# ACTIVITY
What lines in the material hold the string "euros"? Copy out each of them.

# LISTED RECORDS
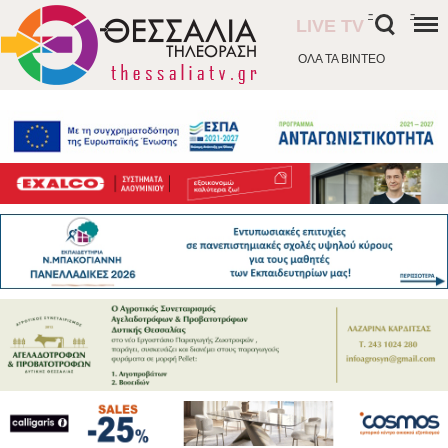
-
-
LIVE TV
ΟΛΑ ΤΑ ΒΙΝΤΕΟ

--

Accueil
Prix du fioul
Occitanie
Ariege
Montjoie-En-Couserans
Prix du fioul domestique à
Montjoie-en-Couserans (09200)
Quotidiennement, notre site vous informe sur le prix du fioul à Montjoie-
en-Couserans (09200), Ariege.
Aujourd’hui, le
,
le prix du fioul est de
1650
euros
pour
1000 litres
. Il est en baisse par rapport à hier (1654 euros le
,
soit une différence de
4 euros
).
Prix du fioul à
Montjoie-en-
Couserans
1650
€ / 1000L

# RESPONSE AREA
euros
. Il est en baisse par rapport à hier (1654 euros le
4 euros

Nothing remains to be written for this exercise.